According to (Dowling, Welch et al. 2004) when expatriate agree to have the job for international assignment, they will look forward to having financial benefits from doing that assignment. Therefore organisation should take compensation packages into its consideration because it has major affects at the expatriate's when making decision. Expatriates successes will have big advantage for the organisation especially in this competitive market.
(Dowling, Welch et al. 2004) points out two approaches to develop international compensation:
Firstly, the Going Rate Approach
Going Rate approach is straightforward and easy to understand which make the compensation package parallel to the host country nationals. In this approach the base salary is linked to the salary structure of the home country. It is based on local market rates. This compensation approach has some disadvantage especially when expatriates return to home country. When going rate is different in the host country, there might be some pay cut.
Secondly, the Balance Sheet Approach
Balance sheet approach delivers a compensation package to balance an expatriate manager's purchasing power between host country and home country. In other words, since expatriate assigned to an international position by using balance sheet approach expatriates will not be affected by spending power. The negative side of the balance sheet can be its cost and unfairness between expatriate managers and local national managers, and even among expatriates who come from different countries.
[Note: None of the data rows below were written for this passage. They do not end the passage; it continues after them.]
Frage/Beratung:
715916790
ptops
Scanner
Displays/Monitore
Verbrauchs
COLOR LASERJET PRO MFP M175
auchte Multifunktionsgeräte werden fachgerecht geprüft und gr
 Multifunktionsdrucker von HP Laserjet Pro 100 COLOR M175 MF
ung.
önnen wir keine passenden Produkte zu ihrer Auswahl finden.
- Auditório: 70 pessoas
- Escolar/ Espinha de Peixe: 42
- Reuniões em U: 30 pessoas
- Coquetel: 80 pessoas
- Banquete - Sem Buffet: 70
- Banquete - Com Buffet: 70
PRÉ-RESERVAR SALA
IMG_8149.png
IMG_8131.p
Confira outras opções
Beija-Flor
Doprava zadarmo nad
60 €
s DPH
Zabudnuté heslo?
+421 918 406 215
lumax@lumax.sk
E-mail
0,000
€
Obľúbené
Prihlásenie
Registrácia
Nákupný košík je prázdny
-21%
Components Coca Cola takes into consideration when it comes to an International Compensation:
Extra pay the expatriate receives for working outside his or her country of origin which encourage to accept foreign postings
(Housing allowances, Cost-of-living allowances, Education allowances, Relocation allowances, Parent country wages everywhere ,Wean expatriates from allowances ,Pay based on local or regional markets ,Global pay systems)
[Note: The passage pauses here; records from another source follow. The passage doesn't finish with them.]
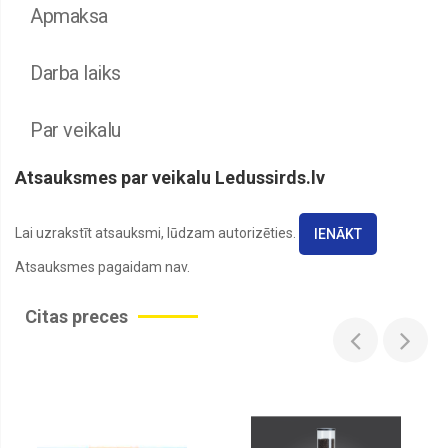
Apmaksa
Darba laiks
Par veikalu
Atsauksmes par veikalu Ledussirds.lv
Lai uzrakstīt atsauksmi, lūdzam autorizēties.
IENĀKT
Atsauksmes pagaidam nav.
Citas preces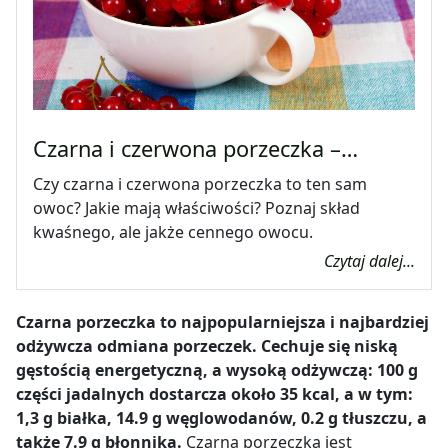
Czarna i czerwona porzeczka –…
Czy czarna i czerwona porzeczka to ten sam
owoc? Jakie mają właściwości? Poznaj skład
kwaśnego, ale jakże cennego owocu.
Czytaj dalej...
Czarna porzeczka to najpopularniejsza i najbardziej
odżywcza odmiana porzeczek. Cechuje się niską
gęstością energetyczną, a wysoką odżywczą: 100 g
części jadalnych dostarcza około 35 kcal, a w tym:
1,3 g białka, 14.9 g węglowodanów, 0.2 g tłuszczu, a
także 7.9 g błonnika.
Czarna porzeczka jest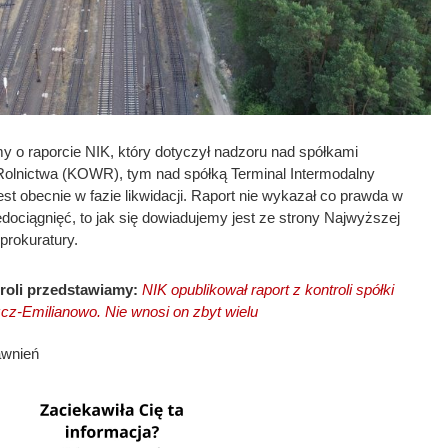
y o raporcie NIK, który dotyczył nadzoru nad spółkami
olnictwa (KOWR), tym nad spółką Terminal Intermodalny
st obecnie w fazie likwidacji. Raport nie wykazał co prawda w
dociągnięć, to jak się dowiadujemy jest ze strony Najwyższej
prokuratury.
troli przedstawiamy:
NIK opublikował raport z kontroli spółki
cz-Emilianowo. Nie wnosi on zbyt wielu
awnień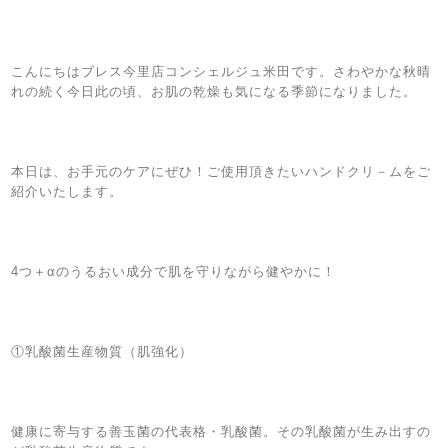
こんにちはブレス今里店コンシェルジュ米田です。さわやかな秋晴
れの続く今日此の頃、お肌の乾燥も気になる季節になりました。
本日は、お手元のケアにぜひ！ご使用頂きたいハンドクリ－ムをご
紹介いたします。
4つ＋αのうるおい成分で肌を守りながら健やかに！
①乳酸菌生産物質（肌強化）
健康に寄与する善玉菌の代表格・乳酸菌。その乳酸菌が生み出すの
Coca Cola pays the expatriate's income tax in the host country when a host country has a reciprocal tax treaty with the expatriate's home country.
Coca Cola ensure that their expatriates receive the same level of medical and pension benefits abroad that they received at home
The new host country environment and difficult to function efficiently are core problems for the majority of expatriates (Harris and Brewster 1999) Pre-departure training is essential for improving expatriates' culture knowledge and cross-culture adjustment (Dowling, Welch et al. 2004).On the other hand, many cross-culture training is not sufficient or incomplete. Since it's hard to assess the efficiency of such training (Waxin, Katsioloudes et al. 2007).
According to (Sims and Schraeder 2005) Healthcare is another significant aspect when it comes to compensation package. Many international organizations would have different health care insurance company between home and host country.
Coca Cola rewarding system for employee is excellent to retain, motivate and influence employees towards organizational goals with their best potential utilization. Coca Cola uses Self Assessment tools for staff to assess themselves on top accomplishments in the previous year.
Operating as agents of direct control is usually not the role of expatriates at Coca Cola , which is not consistent with (Dowling, Welch et al. 2004) believed as they remark that expatriates are often used to control and monitor local operations. Another role of expatriates according to (Dowling, Welch et al. 2004) is agents of socialization, where expatriates are likely to share business values and beliefs so as to build some informal control.